Here are the relevant quotes from the article:
"My impression was that he was someone who had spent a fair amount of time listening to the more pop oriented sax players of that time, like Grover Washington or David Sanborn, but was not really an advanced player, even in that style. He had major rhythmic problems and his harmonic and melodic vocabulary was extremely limited, mostly to pentatonic based and blues-lick derived patterns, and he basically exhibited only a rudimentary understanding of how to function as a professional soloist in an ensemble."
"But he did show a knack for connecting to the basest impulses of the large crowd by deploying his two or three most effective licks (holding long notes and playing fast runs - never mind that there were lots of harmonic clams in them) at the key moments to elicit a powerful crowd reaction (over and over again)."
In sum, here's what this smells like to me: an amazing technologist who has no real feel for what makes people respond. It's basically Spock complaining about Bones.
This also pushes some other buttons of mine. Buttons I've added in recent years.

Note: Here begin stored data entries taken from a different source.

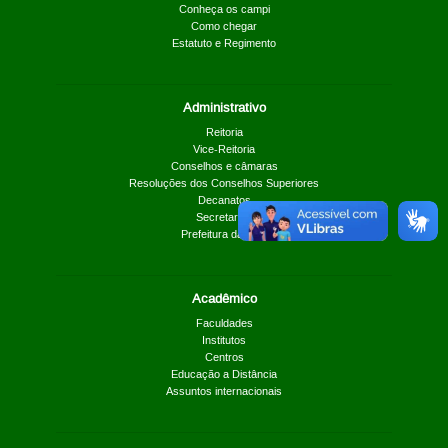
Conheça os campi
Como chegar
Estatuto e Regimento
Administrativo
Reitoria
Vice-Reitoria
Conselhos e câmaras
Resoluções dos Conselhos Superiores
Decanatos
Secretarias
Prefeitura da UnB
Acadêmico
Faculdades
Institutos
Centros
Educação a Distância
Assuntos internacionais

When I was younger, I was a lot more willing to accept someone else's judgement of another's ability. I figured they really knew or they wouldn't be bringing it up. As I've aged, I increasingly feel that anyone snarking about someone else's competence or abilities (when there isn't clear-cut, non-disputable evidence that true incompetence is the case, such as Bush's jury-rigged FEMA's response to Hurricane Katrina), is almost always a blustery show of insecurity that manifests as an attempt to distract you from their possible incompetence by calling someone else's into question. In short, if someone claims someone else is incompetent, most of the time the accuser is the one with the problem.
Some of you more clued-in to motivations behind bad behavior might be thinking "well, duh." I, too, am a bit disappointed in myself for taking so long to put this together. But then only in the past few years have I been in a environment where a few bad eggs do this regularly. I hadn't had cause to really think about it before.
So, if I may indulge in a little dime-store psychology, I think Metheny feels inferior to Kenny G because Kenny can reach a huge audience, and he can't. And he feels it's unfair because he thinks he's a better musician than Kenny. He more or less articulates this in the article.
But even if that's true, apparently Kenny is the better artist.